[Collected data entries]
[Start of section]
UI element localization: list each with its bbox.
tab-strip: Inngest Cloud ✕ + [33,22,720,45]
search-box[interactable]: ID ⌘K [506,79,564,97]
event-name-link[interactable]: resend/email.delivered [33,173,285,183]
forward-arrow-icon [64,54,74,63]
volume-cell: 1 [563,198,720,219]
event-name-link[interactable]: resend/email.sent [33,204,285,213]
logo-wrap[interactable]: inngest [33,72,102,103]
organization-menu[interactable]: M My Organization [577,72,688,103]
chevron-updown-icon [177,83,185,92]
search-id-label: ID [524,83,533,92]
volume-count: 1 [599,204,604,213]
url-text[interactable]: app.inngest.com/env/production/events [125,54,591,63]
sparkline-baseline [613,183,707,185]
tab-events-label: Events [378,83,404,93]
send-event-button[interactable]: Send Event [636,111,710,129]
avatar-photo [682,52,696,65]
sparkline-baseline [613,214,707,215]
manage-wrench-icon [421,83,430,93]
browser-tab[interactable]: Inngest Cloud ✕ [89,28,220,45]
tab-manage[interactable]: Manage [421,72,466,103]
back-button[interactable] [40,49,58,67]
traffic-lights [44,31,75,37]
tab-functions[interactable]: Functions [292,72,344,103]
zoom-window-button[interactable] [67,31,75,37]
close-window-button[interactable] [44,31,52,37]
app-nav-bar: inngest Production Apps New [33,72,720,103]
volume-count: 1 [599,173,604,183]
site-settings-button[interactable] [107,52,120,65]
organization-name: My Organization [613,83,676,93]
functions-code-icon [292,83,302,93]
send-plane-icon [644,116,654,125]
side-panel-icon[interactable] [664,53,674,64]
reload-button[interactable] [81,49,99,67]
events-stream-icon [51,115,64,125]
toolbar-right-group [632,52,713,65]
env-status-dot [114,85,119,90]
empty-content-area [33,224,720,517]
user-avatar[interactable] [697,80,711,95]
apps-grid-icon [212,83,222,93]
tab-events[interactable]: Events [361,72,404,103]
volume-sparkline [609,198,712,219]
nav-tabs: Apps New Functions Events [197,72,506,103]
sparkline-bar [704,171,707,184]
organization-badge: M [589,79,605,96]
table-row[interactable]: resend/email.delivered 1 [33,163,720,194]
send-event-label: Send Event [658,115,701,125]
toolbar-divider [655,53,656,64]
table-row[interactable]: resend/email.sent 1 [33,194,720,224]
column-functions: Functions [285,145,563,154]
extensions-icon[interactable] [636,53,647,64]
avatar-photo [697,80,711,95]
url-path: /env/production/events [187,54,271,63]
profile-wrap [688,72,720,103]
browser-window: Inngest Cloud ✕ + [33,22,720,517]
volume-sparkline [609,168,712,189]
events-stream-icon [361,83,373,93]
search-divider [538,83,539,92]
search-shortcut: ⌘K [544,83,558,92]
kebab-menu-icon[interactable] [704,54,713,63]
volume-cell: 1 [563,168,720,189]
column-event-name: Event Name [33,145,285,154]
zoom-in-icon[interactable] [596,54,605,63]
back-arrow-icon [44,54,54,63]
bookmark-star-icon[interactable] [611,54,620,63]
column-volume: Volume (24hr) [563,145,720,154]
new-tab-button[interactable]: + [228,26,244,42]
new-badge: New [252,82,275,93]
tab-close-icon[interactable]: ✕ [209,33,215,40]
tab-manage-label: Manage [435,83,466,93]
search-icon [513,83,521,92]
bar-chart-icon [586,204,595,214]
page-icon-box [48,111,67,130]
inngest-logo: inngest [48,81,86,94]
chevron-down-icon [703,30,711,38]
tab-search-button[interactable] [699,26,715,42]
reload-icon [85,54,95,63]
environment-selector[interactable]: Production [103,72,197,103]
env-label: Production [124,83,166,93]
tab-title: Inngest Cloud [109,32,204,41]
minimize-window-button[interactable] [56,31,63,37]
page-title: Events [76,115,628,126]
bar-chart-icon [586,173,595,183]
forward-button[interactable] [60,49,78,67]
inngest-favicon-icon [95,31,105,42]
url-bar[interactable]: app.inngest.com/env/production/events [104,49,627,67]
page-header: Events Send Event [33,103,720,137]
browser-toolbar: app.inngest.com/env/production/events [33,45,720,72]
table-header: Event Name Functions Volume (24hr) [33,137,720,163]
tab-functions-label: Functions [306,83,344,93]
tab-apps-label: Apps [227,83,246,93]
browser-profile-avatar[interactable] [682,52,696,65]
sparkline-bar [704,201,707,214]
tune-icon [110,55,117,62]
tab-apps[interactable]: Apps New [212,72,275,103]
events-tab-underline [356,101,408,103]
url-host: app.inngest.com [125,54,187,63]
[End of section]
[Start of section]
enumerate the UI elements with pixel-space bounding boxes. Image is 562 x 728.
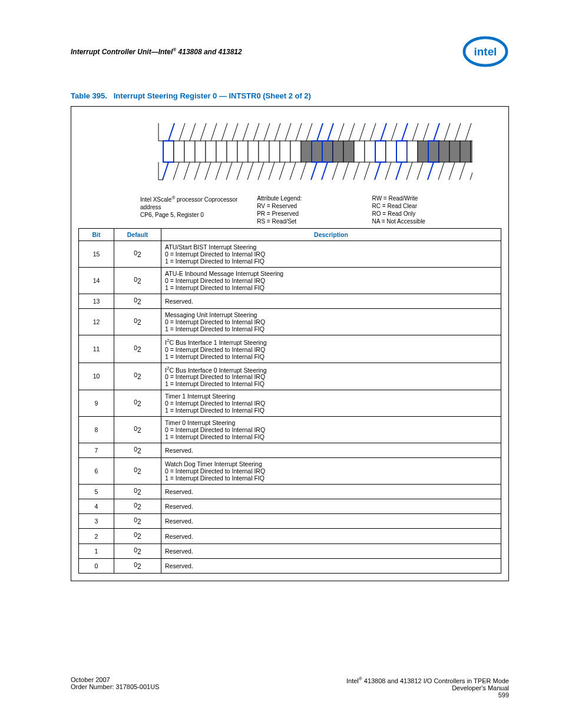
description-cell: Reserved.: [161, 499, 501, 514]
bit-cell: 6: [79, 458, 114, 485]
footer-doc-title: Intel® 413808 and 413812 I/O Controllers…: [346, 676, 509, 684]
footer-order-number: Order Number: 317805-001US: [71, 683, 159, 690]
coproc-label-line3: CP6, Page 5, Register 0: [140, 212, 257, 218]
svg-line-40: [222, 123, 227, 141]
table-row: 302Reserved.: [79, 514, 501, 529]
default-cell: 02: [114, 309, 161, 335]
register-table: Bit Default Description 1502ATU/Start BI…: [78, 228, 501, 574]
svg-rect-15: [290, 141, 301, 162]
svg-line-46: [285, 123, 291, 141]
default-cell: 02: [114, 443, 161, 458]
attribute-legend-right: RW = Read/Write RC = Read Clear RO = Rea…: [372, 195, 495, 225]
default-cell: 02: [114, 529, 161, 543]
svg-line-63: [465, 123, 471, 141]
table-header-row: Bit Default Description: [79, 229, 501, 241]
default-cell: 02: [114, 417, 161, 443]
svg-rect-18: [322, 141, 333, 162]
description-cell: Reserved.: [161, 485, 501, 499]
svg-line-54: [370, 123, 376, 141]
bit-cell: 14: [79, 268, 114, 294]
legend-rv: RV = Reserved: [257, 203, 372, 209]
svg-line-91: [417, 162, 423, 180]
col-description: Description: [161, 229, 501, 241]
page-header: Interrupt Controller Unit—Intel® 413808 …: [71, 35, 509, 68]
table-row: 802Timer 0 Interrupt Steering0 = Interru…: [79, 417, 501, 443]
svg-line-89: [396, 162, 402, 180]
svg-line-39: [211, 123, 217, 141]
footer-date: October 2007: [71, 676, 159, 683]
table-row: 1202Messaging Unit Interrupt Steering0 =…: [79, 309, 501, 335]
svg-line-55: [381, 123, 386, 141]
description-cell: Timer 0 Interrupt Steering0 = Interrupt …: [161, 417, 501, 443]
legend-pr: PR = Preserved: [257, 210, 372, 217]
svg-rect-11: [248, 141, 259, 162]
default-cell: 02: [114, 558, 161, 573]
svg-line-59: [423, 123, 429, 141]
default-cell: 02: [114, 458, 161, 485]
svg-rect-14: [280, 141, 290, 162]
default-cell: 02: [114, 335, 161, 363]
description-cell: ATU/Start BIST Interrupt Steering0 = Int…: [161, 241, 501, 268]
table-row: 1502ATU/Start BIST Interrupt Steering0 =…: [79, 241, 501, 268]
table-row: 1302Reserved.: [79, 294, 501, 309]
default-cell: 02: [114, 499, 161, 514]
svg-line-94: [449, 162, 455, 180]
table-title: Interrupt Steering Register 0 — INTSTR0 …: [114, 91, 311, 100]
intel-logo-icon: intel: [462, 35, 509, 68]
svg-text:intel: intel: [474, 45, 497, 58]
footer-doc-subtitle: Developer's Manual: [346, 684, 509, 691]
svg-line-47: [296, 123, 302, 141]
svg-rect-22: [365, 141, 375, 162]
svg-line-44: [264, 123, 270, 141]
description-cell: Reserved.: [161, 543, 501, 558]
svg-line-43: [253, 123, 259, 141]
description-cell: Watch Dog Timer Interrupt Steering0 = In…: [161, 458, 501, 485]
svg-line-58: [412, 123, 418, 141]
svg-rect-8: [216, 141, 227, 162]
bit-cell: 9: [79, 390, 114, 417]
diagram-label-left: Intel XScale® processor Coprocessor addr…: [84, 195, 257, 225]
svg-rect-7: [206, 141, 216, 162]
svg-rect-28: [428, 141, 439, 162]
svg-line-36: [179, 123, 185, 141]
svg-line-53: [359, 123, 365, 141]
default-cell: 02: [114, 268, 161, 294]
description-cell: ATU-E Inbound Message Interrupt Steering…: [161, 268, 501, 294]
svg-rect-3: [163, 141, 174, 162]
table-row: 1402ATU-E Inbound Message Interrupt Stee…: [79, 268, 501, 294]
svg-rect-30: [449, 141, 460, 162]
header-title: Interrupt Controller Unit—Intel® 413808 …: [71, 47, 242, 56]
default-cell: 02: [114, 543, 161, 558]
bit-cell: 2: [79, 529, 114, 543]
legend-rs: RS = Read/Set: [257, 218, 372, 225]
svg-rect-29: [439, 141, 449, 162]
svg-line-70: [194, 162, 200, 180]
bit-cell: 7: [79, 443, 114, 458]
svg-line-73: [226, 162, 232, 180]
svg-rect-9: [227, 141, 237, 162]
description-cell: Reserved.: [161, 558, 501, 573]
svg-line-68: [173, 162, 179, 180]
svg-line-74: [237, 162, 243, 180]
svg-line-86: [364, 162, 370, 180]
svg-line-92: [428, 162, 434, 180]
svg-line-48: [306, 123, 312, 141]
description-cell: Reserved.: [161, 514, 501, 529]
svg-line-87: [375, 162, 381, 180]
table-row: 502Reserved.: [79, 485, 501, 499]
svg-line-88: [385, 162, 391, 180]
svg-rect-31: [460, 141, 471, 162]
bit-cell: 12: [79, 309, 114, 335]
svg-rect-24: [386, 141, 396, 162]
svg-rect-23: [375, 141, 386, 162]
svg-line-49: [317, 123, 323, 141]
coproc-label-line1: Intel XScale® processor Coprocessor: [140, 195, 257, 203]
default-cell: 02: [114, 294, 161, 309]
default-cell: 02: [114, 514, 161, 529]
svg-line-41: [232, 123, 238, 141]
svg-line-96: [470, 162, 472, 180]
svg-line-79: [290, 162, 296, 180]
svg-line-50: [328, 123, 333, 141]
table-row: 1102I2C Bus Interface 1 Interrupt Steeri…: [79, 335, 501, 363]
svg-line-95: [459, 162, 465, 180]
[End of section]
[Start of section]
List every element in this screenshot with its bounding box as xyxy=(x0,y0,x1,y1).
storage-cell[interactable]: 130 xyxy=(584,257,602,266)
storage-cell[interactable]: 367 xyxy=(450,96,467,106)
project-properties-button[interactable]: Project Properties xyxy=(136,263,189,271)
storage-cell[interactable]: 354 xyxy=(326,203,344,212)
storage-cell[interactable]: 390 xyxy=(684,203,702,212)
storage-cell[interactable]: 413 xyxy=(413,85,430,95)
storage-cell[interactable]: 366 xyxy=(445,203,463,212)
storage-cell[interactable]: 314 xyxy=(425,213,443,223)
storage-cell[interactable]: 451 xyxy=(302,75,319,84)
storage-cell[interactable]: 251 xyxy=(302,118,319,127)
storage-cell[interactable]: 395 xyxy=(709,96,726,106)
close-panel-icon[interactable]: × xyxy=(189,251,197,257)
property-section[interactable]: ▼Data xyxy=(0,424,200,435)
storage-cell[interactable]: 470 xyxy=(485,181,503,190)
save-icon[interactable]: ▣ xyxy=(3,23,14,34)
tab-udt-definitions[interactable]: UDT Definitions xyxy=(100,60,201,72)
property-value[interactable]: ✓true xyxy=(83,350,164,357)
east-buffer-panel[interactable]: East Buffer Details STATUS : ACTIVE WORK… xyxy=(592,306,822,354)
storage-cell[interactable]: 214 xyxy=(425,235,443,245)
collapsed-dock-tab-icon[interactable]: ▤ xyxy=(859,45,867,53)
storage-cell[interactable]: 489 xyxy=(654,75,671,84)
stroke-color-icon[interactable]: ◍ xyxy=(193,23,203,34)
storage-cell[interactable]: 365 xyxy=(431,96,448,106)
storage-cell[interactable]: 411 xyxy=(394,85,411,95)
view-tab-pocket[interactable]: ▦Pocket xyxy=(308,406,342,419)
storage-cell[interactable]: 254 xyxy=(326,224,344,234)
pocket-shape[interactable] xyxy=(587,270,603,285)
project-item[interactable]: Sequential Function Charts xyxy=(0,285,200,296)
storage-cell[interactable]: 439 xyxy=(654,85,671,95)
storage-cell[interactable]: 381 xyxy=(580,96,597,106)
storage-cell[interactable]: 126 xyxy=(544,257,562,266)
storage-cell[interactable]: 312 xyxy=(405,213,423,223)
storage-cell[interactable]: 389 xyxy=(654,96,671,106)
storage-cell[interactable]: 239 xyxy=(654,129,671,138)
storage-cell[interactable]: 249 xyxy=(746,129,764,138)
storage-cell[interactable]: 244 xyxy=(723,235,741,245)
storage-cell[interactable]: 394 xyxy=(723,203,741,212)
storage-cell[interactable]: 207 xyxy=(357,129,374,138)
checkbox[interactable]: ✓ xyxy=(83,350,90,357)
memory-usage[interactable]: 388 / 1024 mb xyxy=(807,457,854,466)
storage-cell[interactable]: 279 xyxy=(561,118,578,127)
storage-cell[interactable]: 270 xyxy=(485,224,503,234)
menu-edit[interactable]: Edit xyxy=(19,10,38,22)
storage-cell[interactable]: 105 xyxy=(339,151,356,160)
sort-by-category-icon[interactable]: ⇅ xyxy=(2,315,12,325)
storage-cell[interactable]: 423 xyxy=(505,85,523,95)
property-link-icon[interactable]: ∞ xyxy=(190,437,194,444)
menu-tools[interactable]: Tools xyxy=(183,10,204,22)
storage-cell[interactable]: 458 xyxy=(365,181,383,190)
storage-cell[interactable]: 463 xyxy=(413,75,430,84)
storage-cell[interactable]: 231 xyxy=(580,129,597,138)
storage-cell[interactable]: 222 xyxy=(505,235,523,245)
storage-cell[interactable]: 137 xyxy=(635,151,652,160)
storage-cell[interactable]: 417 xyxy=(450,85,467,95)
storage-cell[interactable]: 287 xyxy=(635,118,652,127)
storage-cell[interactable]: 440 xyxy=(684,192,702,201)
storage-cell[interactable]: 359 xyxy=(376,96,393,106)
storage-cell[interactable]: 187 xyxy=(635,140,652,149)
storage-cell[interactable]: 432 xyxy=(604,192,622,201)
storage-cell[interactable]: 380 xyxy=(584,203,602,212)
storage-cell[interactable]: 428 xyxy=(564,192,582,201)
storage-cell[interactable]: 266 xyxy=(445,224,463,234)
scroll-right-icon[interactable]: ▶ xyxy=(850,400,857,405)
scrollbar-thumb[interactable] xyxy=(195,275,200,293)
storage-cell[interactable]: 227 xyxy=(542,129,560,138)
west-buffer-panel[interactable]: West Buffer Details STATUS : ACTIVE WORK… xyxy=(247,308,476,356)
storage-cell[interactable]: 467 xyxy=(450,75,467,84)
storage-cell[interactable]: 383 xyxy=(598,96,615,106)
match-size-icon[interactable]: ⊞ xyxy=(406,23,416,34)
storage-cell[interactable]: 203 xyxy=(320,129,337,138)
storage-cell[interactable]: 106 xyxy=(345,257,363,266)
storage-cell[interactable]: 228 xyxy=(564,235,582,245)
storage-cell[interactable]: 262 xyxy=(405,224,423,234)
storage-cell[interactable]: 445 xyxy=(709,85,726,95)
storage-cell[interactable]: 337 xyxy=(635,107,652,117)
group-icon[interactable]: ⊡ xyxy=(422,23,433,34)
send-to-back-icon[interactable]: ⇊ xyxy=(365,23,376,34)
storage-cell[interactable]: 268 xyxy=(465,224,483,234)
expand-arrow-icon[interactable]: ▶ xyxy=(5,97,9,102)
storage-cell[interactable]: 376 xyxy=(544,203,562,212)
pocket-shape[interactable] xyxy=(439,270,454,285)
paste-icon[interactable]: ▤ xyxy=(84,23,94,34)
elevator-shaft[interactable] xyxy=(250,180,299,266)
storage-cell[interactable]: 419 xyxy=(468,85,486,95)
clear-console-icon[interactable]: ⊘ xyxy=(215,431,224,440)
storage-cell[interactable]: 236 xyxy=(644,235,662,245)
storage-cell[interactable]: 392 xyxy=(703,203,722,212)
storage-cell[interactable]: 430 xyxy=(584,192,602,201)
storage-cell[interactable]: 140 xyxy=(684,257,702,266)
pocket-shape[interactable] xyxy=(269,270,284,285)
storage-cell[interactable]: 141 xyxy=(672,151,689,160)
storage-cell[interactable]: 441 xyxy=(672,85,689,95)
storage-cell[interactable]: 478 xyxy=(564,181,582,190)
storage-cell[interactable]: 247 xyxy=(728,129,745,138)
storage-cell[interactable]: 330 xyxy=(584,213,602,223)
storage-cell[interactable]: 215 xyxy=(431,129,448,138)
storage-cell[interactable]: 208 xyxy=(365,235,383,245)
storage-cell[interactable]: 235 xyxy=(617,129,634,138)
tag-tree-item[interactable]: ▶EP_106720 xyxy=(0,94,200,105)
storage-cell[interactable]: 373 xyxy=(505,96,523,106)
[End of section]
● Prompt
Every line above with the word "link" is to be copied out.

● Answer to the problem
event-name-link[interactable]: resend/email.delivered [33,173,285,183]
event-name-link[interactable]: resend/email.sent [33,204,285,213]
property-link-icon[interactable]: ∞ xyxy=(190,437,194,444)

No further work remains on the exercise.